• RECORDS SHOWN
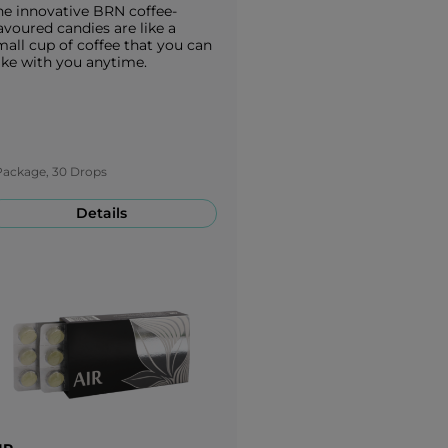
he innovative BRN coffee-
avoured candies are like a
mall cup of coffee that you can
ake with you anytime.
Package, 30 Drops
Details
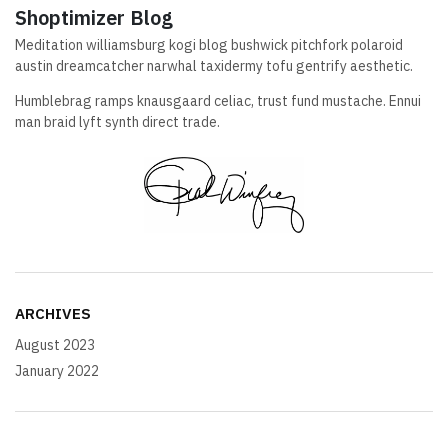
Shoptimizer Blog
Meditation williamsburg kogi blog bushwick pitchfork polaroid
austin dreamcatcher narwhal taxidermy tofu gentrify aesthetic.
Humblebrag ramps knausgaard celiac, trust fund mustache. Ennui
man braid lyft synth direct trade.
ARCHIVES
August 2023
January 2022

• WHAT TO PRODUCE
Could you output every record above exactly as it appears, without the pictures?

• SOLUTION TO THE EXERCISE
he innovative BRN coffee-
avoured candies are like a
mall cup of coffee that you can
ake with you anytime.
Package, 30 Drops
Details
Shoptimizer Blog
Meditation williamsburg kogi blog bushwick pitchfork polaroid
austin dreamcatcher narwhal taxidermy tofu gentrify aesthetic.
Humblebrag ramps knausgaard celiac, trust fund mustache. Ennui
man braid lyft synth direct trade.
ARCHIVES
August 2023
January 2022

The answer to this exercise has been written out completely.